Trio is a key guanine nucleotide exchange factor coordinating regulation of the migration and morphogenesis of granule cells in the developing cerebellum

Abstract

Orchestrated regulation of neuronal migration and morphogenesis is critical for neuronal development and establishment of functional circuits, but its regulatory mechanism is incompletely defined. We established and analyzed mice with neural-specific knock-out of Trio, a guanine nucleotide exchange factor with multiple guanine nucleotide exchange factor domains. Knock-out mice showed defective cerebella and severe signs of ataxia. Mutant cerebella had no granule cells in the internal granule cell layer due to aberrant granule cell migration as well as abnormal neurite growth. Trio-deficient granule cells showed reduced extension of neurites and highly branched and misguided processes with perturbed stabilization of actin and microtubules. Trio deletion caused down-regulation of the activation of Rac1, RhoA, and Cdc42, and mutant granule cells appeared to be unresponsive to neurite growth-promoting molecules such as Netrin-1 and Semaphorin 6A. These results suggest that Trio may be a key signal module for the orchestrated regulation of neuronal migration and morphogenesis during cerebellar development. Trio may serve as a signal integrator decoding extrinsic signals to Rho GTPases for cytoskeleton organization.

FIGURE 1.

Targeted disruption of the Trio gene in the nervous system. A, schematic representation of Trio knock-out strategy specific to the nervous system. The 11.5-kb genomic DNA fragment containing Trio exons 22–25 was subcloned from 129/sv BAC. The first loxP site (red arrowheads) was targeted downstream of exon 25. Mice containing the floxed allele were crossed with Nestin-Cre (tg) mice to generate Trio^+/flox; Nestin-Cre and Trio^flox/flox; Nestin-Cre mice. The probes used for Southern blot analysis are shown as solid blue bars, and the locations of PCR primers (a–d) are for screening homologous recombination (green arrows). B, 90% of mutant mice died within 24 h after birth without sucking milk (arrowhead, control stomach filled with milk). Few mutants could survive for 3 weeks with severe ataxia, retarded growth, and smaller brain size. Asterisks indicate the knock-out mice. C and D, Nissl-stained sagittal sections show a reduced size of the mutant olfactory bulb and an enlarged rostral migratory stream (RMS, arrowheads) at P0.5. E and F, hematoxylin and eosin-stained coronal sections of the olfactory bulbs of P21 mice.

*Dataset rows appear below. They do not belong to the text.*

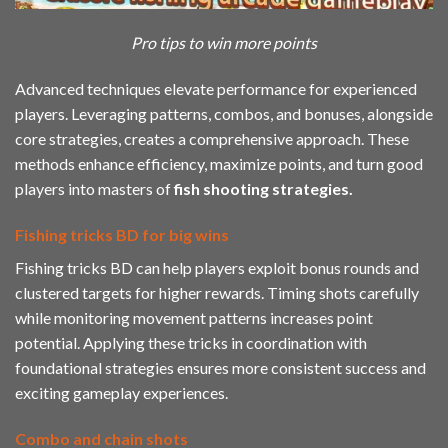
Pro tips to win more points
Advanced techniques elevate performance for experienced
players. Leveraging patterns, combos, and bonuses, alongside
core strategies, creates a comprehensive approach. These
methods enhance efficiency, maximize points, and turn good
players into masters of
fish
shooting strategies.
Fishing tricks BD for big wins
Fishing tricks BD can help players exploit bonus rounds and
clustered targets for higher rewards. Timing shots carefully
while monitoring movement patterns increases point
potential. Applying these tricks in coordination with
foundational strategies ensures more consistent success and
exciting gameplay experiences.
Combo and chain shots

The mitral cell layer (MCL) is clearly visible in the control mice (arrowheads) but cannot be distinguished from the internal granule cell layer in the mutant mice. G and H, lamination defects of the hippocampus in Trio mutant mice. At P21, granule cells of dentate gyrus (DG) are tightly arranged in the control mice, but not in the mutant (arrowheads). I, the ratio of brain/body weight of Trio-deficient and control mice have no obvious differences at P0, but the ratio of mutant mice increased after P8 compared with the control; **, p < 0.01, ***, p < 0.001. J, the growth curves of CTR and Trio^NKO mice. From P2, the weight of mutant mice is significantly lower than control (n = 3–5). Scale bars in C–H, 150 μm.

FIGURE 2.

Nestin-Cre-mediated Trio deletion leads to developmental defects of the cerebellum. A–J′, sagittal sections of cerebella at different developmental stages examined by Nissl staining (A–H′) or hematoxylin and eosin staining (I–J′). A and B, at E16.5, control and mutant cerebella are relatively similar in size and structure. C–J′, from P0.5, mutant cerebella are gradually smaller than control, and a clear IGL is not observed. The overall anteroposterior pattern of foliation is intact in the mutant, although several fissures forming sub-lobules (arrows in E and G) are not developed. Arrowheads represent principal fissures forming cardinal lobes, asterisks indicate fissures forming lobules, and arrows represent fissures forming sub-lobules. Roman numerals represent the corresponding lobules. G′, H′, and J′ are magnifications of G, H, and J, respectively, emphasizing the lack of IGL in the mutant cerebella. Scale bars: A–H and I–J′), 200 μm; G′ and H′, 20 μm.

FIGURE 3.

Normal cerebellar development in Trio^flox/flox; GFAP-Cre mice. A and B, Cre activity of the hGFAP-Cre transgene shown by the R26R reporter mouse assay. In hGFAP-Cre; R26R mice, reporter-positive cells were detected at the Bergmann glial cell (BGC) body layer at P5.5. C and D, sagittal sections of the cerebellum from an hGFAP-Cre transgenic mouse and a non-transgene mouse (5.5 days old), immunostained with Cre antibody. Dashed lines indicate the pial surface of the cerebella. E and F, Nissl staining shows the normal structure of the Trio^flox/flox; GFAP-Cre cerebella at P21. G and H, post-mitotic granule cells (NeuN), Purkinje cells (Calbindin D-28k), and glial cells (GFAP) are normally located in the mutant as well as the control at P21. Scale bars: A and E–L, 200 μm; B, 40 μm; and C and D, 20 μm.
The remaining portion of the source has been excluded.